Et puis coup de bol, c'est dimanche que joue le Sam dans sa configuration la plus historique : Gacha Empega, avec Lo Manu dau Pais Marselhes ! Qu'es Aquo un Gacha Empega me direz-vous ? Comment dire, un gacha empeg'... ce serait... eh, je cherche putaing ! s'esclamait un célèbre barman de la Plaine sur le disque. En tout cas c'est un nom qui rappelle beaucoup de choses à beaucoup de gens, des soirées et des bons moments d'il y a peut-être une décennie, quand leur disque sous-titré Polyphonies marseillaises était sorti.
Un truc qui nous accompagne donc, bien caché quelque part, qu'on ne pensait pas voir un jour en concert, et qui du coup vous remplit une salle un dimanche soir glacial, comme qui rigole. Alors pour une fois on s'épargnera le mal de dire en plus tout le bien qu'on pense de tous les groupes et groupuscules, historiques ou d'un soir, quatuors de percu ou quarteron de chanteuses apprêtées de rouge, qu'on pu lancer ces deux individus depuis, fiers défenseurs qu'ils sont les bougres, du chant occitan, qui fait danser les filles et rend fadòlis les garçons...
Pour reconstituer les Gach'Empeg', les deux amis sont accompagnés ce soir par un excellent et excentrique percussionniste, Gildas Etevenard, qui prend des mines pas possibles en brassant dans d'amples gestes et néanmoins avec délicatesse, des appareils plus ou moins bruyants, plus ou moins déconcertants (dont un étrange bâtard entre un violoncelle et une percussion).

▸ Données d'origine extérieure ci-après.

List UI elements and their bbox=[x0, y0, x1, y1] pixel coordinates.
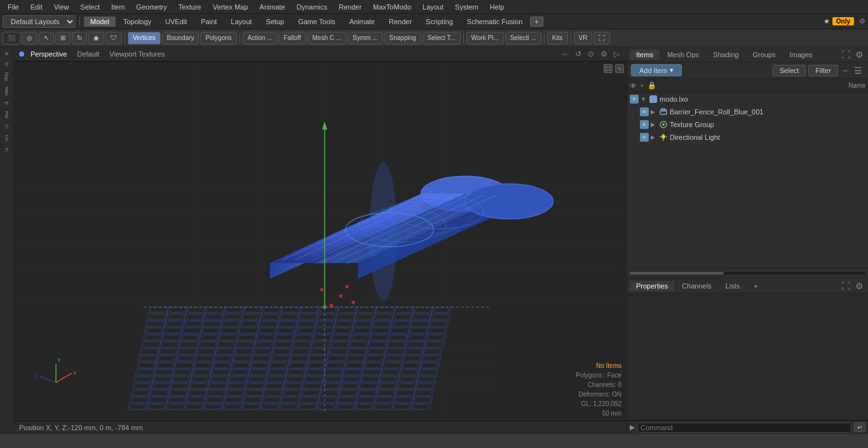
viewport-label-default[interactable]: Default bbox=[73, 50, 103, 58]
tree-arrow-texture[interactable]: ▶ bbox=[651, 121, 657, 128]
expand-btn-1[interactable]: ⛶ bbox=[604, 64, 613, 73]
eye-icon-barrier[interactable]: 👁 bbox=[640, 107, 649, 116]
menu-texture[interactable]: Texture bbox=[173, 2, 207, 12]
menu-system[interactable]: System bbox=[450, 2, 484, 12]
props-settings-icon[interactable]: ⚙ bbox=[853, 281, 865, 291]
menu-file[interactable]: File bbox=[3, 2, 24, 12]
props-tab-properties[interactable]: Properties bbox=[630, 281, 674, 291]
icon-lock-small[interactable]: 🔒 bbox=[648, 81, 656, 90]
items-tab-items[interactable]: Items bbox=[630, 50, 660, 60]
menu-select[interactable]: Select bbox=[75, 2, 105, 12]
items-filter-button[interactable]: Filter bbox=[808, 65, 837, 76]
menu-render[interactable]: Render bbox=[334, 2, 367, 12]
add-item-button[interactable]: Add Item ▾ bbox=[631, 64, 682, 76]
items-scrollbar-thumb[interactable] bbox=[630, 272, 724, 275]
expand-btn-2[interactable]: ⤡ bbox=[615, 64, 624, 73]
layout-tab-setup[interactable]: Setup bbox=[259, 17, 290, 27]
tree-item-dir-light[interactable]: 👁 ▶ Directional Light bbox=[627, 131, 868, 144]
layout-tab-model[interactable]: Model bbox=[84, 17, 116, 27]
menu-geometry[interactable]: Geometry bbox=[131, 2, 172, 12]
items-options-icon[interactable]: ☰ bbox=[852, 65, 864, 76]
tool-vertices[interactable]: Vertices bbox=[128, 32, 161, 44]
eye-icon-root[interactable]: 👁 bbox=[630, 95, 639, 104]
tool-action[interactable]: Action ... bbox=[243, 32, 278, 44]
props-expand-icon[interactable]: ⛶ bbox=[839, 281, 852, 291]
items-tab-groups[interactable]: Groups bbox=[746, 50, 782, 60]
layout-tab-schematic[interactable]: Schematic Fusion bbox=[461, 17, 529, 27]
tool-select-t[interactable]: Select T... bbox=[423, 32, 461, 44]
layout-tab-layout[interactable]: Layout bbox=[224, 17, 258, 27]
tree-arrow-root[interactable]: ▼ bbox=[641, 96, 647, 102]
menu-help[interactable]: Help bbox=[485, 2, 510, 12]
layout-tab-uvedit[interactable]: UVEdit bbox=[159, 17, 193, 27]
tool-select-mode[interactable]: ⬛ bbox=[3, 32, 20, 44]
menu-vertex-map[interactable]: Vertex Map bbox=[208, 2, 254, 12]
command-input[interactable] bbox=[637, 423, 851, 433]
tree-item-root[interactable]: 👁 ▼ modo.lxo bbox=[627, 93, 868, 105]
layout-tab-render[interactable]: Render bbox=[383, 17, 418, 27]
menu-animate[interactable]: Animate bbox=[254, 2, 290, 12]
tool-ring[interactable]: ◉ bbox=[88, 32, 104, 44]
tool-work-pl[interactable]: Work Pl... bbox=[466, 32, 504, 44]
tool-selecti[interactable]: Selecti ... bbox=[505, 32, 541, 44]
props-tab-lists[interactable]: Lists bbox=[719, 281, 747, 291]
items-tab-mesh-ops[interactable]: Mesh Ops bbox=[661, 50, 705, 60]
items-tab-images[interactable]: Images bbox=[783, 50, 819, 60]
layout-settings-icon[interactable]: ⚙ bbox=[859, 17, 865, 25]
tool-snapping[interactable]: Snapping bbox=[384, 32, 421, 44]
eye-icon-texture[interactable]: 👁 bbox=[640, 120, 649, 129]
menu-dynamics[interactable]: Dynamics bbox=[292, 2, 332, 12]
tree-item-barrier-fence[interactable]: 👁 ▶ Barrier_Fence_Roll_Blue_001 bbox=[627, 105, 868, 118]
viewport-canvas[interactable]: X Y Z No Items Polygons : Face Channels:… bbox=[14, 62, 627, 421]
tool-boundary[interactable]: Boundary bbox=[162, 32, 200, 44]
tree-item-texture-group[interactable]: 👁 ▶ Texture Group bbox=[627, 118, 868, 131]
tool-polygons[interactable]: Polygons bbox=[200, 32, 236, 44]
only-badge[interactable]: Only bbox=[832, 17, 854, 25]
menu-max-to-modo[interactable]: MaxToModo bbox=[368, 2, 416, 12]
menu-view[interactable]: View bbox=[49, 2, 74, 12]
viewport-label-perspective[interactable]: Perspective bbox=[27, 50, 71, 58]
viewport-icon-zoom[interactable]: ⊙ bbox=[586, 49, 596, 59]
items-scrollbar-track[interactable] bbox=[630, 272, 865, 275]
viewport-icon-move[interactable]: ↔ bbox=[559, 49, 571, 59]
tool-shield[interactable]: 🛡 bbox=[105, 32, 122, 44]
tool-symm[interactable]: Symm ... bbox=[348, 32, 383, 44]
viewport-icon-settings[interactable]: ⚙ bbox=[599, 49, 609, 59]
props-tab-channels[interactable]: Channels bbox=[675, 281, 717, 291]
layout-tab-topology[interactable]: Topology bbox=[117, 17, 158, 27]
eye-icon-light[interactable]: 👁 bbox=[640, 133, 649, 142]
tree-arrow-barrier[interactable]: ▶ bbox=[651, 109, 657, 115]
viewport-active-dot[interactable] bbox=[19, 51, 24, 57]
menu-item[interactable]: Item bbox=[106, 2, 130, 12]
menu-layout[interactable]: Layout bbox=[417, 2, 449, 12]
viewport-icon-rotate[interactable]: ↺ bbox=[573, 49, 583, 59]
layout-dropdown[interactable]: Default Layouts bbox=[3, 15, 76, 28]
tool-falloff[interactable]: Falloff bbox=[278, 32, 306, 44]
items-minus-icon[interactable]: − bbox=[841, 65, 850, 76]
tool-vr[interactable]: VR bbox=[574, 32, 593, 44]
tree-arrow-light[interactable]: ▶ bbox=[651, 134, 657, 140]
layout-tab-scripting[interactable]: Scripting bbox=[419, 17, 459, 27]
layout-tab-paint[interactable]: Paint bbox=[194, 17, 223, 27]
props-tab-plus[interactable]: + bbox=[747, 281, 764, 291]
viewport-label-textures[interactable]: Viewport Textures bbox=[105, 50, 168, 58]
items-settings-icon[interactable]: ⚙ bbox=[853, 50, 865, 60]
tool-kits[interactable]: Kits bbox=[547, 32, 568, 44]
tool-mesh-c[interactable]: Mesh C ... bbox=[308, 32, 347, 44]
tool-box-select[interactable]: ⊞ bbox=[55, 32, 71, 44]
items-expand-icon[interactable]: ⛶ bbox=[839, 50, 852, 60]
tool-loop[interactable]: ↻ bbox=[72, 32, 87, 44]
items-tab-shading[interactable]: Shading bbox=[707, 50, 745, 60]
tool-circle-mode[interactable]: ◎ bbox=[22, 32, 37, 44]
layout-tab-animate[interactable]: Animate bbox=[343, 17, 381, 27]
menu-edit[interactable]: Edit bbox=[25, 2, 48, 12]
command-enter-button[interactable]: ↵ bbox=[854, 423, 865, 432]
items-select-button[interactable]: Select bbox=[773, 65, 806, 76]
layout-tab-game-tools[interactable]: Game Tools bbox=[292, 17, 342, 27]
icon-add-small[interactable]: ＋ bbox=[639, 81, 646, 90]
icon-eye-all[interactable]: 👁 bbox=[630, 82, 637, 90]
viewport-icon-play[interactable]: ▷ bbox=[612, 49, 621, 59]
tool-expand[interactable]: ⛶ bbox=[593, 32, 610, 44]
tool-arrow-mode[interactable]: ↖ bbox=[39, 32, 54, 44]
layout-add-tab[interactable]: + bbox=[530, 17, 543, 27]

On reconnaît avec un peu d'émotion les titres "historiques" comme Engambi, Le Polit Mes de Mai, toutes ces chansons de moi incompréhensibles n'ayant pas les racines provençales ni même occitanes (et qui me parlent malgré tout, sur un autre plan sans doute...). Mon interprète personnel (que j'ai heureusement amenée et qui elle est bien née au bled) m'explique vaguement de quoi il retourne - car les traductions apportées par les deux tambourinaïres, mélangeant allègrement catéchisme, baston et sodomie, ne semblent pas toujours très fiables...
Je me rends vite compte que plusieurs de leurs chansons ont été reprises depuis par, pour ne pas les nommer, les cagoles rouges des Original Occitana, dont plusieurs sont ici incognitas ce soir, comme L'arromic et lo Pinsar (nettement moins dansante ici et du coup, plus tragique). L'alternance entre les passages de détente, puis les moments de recueillement et d'écoute, et ceux où tout le monde commence à trépigner et à tapoter du pied et des mains, est idéalement dosée (souvent dans la même chansons d'ailleurs). Qui a vu chanter ces types sait qu'ils ont de la transe dans les cordes vocales et les tambourins, et qu'une envie d'envoyer valdinguer les chaises et les tables peut toujours vous prendre.
Et puis les deux chanteurs, au plaisir évident de (re)chanter ensemble, ajoutent comme je l'ai dit un ensemble de pitreries, commentaires grivois et moqueurs pour introduire les chants religieux (histoire d'être sûr de bien finir chez Satan). Mais aussi pour dédramatiser les chansons tristes contant les fameuses "turpitudes de la femme occitane" (Mau Marideia), plus généralement se moquer des héros des chansons occitanes qui sont bien souvent des losers magnifiques : des mousses qu'on va bouffer, et peut-être même les saillir d'abord (Lo Mossi), des nains et difformes promis grosso modo au même sort (Pitit'Ome), j'en passe et des plus cocus encore ...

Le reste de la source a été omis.